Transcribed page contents
☆ ☆ ☆ ☆

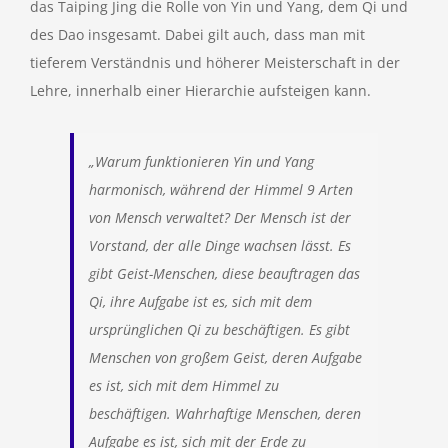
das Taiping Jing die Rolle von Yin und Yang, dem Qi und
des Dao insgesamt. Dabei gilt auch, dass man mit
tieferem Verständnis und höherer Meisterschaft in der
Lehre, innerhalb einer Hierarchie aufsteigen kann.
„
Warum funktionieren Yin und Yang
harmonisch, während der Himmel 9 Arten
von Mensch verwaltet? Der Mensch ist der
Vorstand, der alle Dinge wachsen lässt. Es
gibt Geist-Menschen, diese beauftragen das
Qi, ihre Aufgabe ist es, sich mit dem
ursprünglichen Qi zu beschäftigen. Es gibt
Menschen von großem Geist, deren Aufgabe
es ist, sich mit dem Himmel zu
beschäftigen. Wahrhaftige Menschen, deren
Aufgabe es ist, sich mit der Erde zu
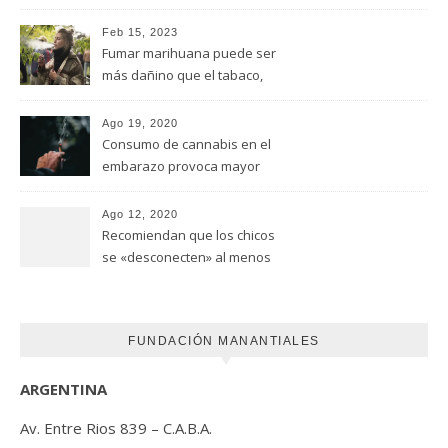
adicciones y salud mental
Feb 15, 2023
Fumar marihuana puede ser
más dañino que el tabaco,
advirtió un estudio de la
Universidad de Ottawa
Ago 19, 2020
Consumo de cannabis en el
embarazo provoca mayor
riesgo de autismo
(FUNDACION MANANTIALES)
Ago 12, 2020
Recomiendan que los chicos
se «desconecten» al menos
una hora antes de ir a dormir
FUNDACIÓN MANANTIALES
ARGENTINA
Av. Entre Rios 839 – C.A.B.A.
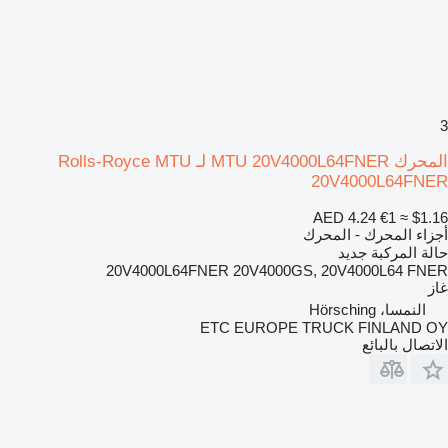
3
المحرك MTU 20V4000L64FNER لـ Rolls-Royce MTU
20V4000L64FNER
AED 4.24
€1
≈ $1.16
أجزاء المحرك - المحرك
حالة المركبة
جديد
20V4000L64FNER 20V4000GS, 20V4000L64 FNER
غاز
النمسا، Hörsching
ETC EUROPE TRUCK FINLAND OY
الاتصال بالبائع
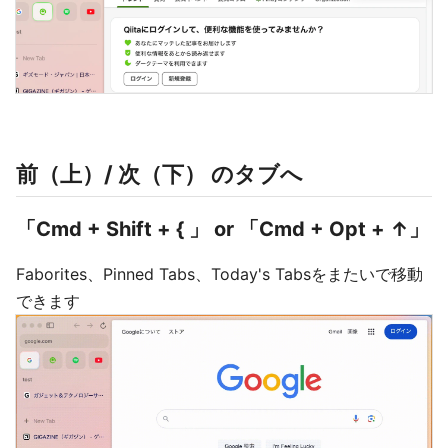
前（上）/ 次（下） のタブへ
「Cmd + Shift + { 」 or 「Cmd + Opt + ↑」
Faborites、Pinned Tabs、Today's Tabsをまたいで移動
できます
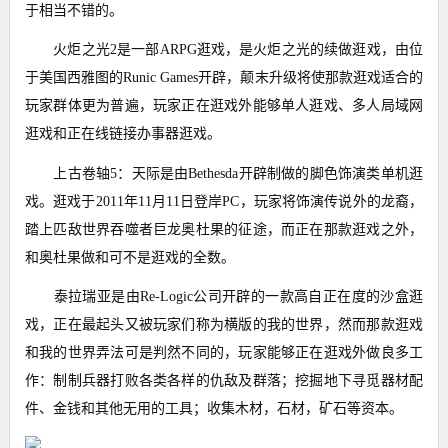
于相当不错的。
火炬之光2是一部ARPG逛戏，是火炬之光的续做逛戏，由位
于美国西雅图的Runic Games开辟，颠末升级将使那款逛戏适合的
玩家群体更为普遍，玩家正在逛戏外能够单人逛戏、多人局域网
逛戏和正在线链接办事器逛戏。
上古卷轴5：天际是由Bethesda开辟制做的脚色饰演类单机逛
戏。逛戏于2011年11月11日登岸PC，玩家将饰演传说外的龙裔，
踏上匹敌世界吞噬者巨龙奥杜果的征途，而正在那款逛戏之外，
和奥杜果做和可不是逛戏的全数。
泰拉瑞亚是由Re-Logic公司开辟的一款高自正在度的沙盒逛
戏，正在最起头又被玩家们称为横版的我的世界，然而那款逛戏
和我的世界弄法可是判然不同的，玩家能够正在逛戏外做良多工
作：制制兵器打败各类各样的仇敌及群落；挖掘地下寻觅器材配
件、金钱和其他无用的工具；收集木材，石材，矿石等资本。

☆ ☆ ☆ ☆

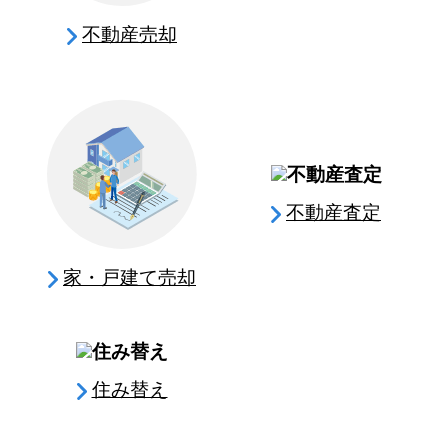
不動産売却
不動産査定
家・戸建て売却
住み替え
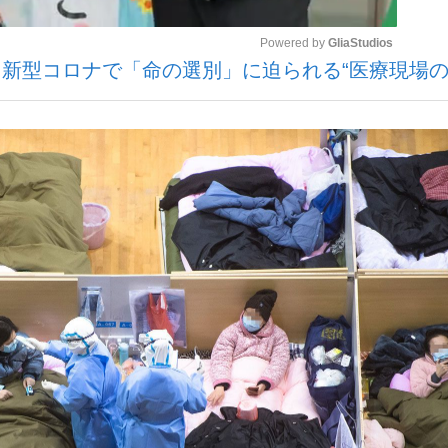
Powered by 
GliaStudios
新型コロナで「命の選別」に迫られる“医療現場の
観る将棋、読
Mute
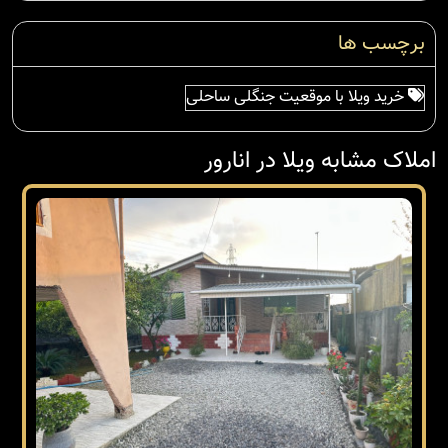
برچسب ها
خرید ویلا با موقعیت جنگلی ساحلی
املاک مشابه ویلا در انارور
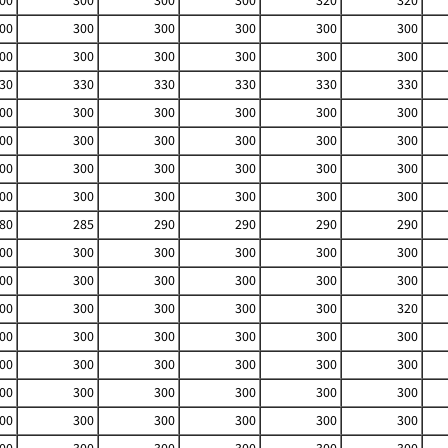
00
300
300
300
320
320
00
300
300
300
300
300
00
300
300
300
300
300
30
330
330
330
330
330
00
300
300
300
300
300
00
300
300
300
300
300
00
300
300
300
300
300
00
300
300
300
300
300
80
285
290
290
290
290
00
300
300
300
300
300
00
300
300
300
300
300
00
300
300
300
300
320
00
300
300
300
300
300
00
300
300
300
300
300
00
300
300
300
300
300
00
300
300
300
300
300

☆ ☆ ☆ ☆

ASSIGNMENT:
Lines holding the word "المحرك" in the entries above are the ones to pull out. Copy them all.

WRITTEN SOLUTION:
المحرك MTU 20V4000L64FNER لـ Rolls-Royce MTU
أجزاء المحرك - المحرك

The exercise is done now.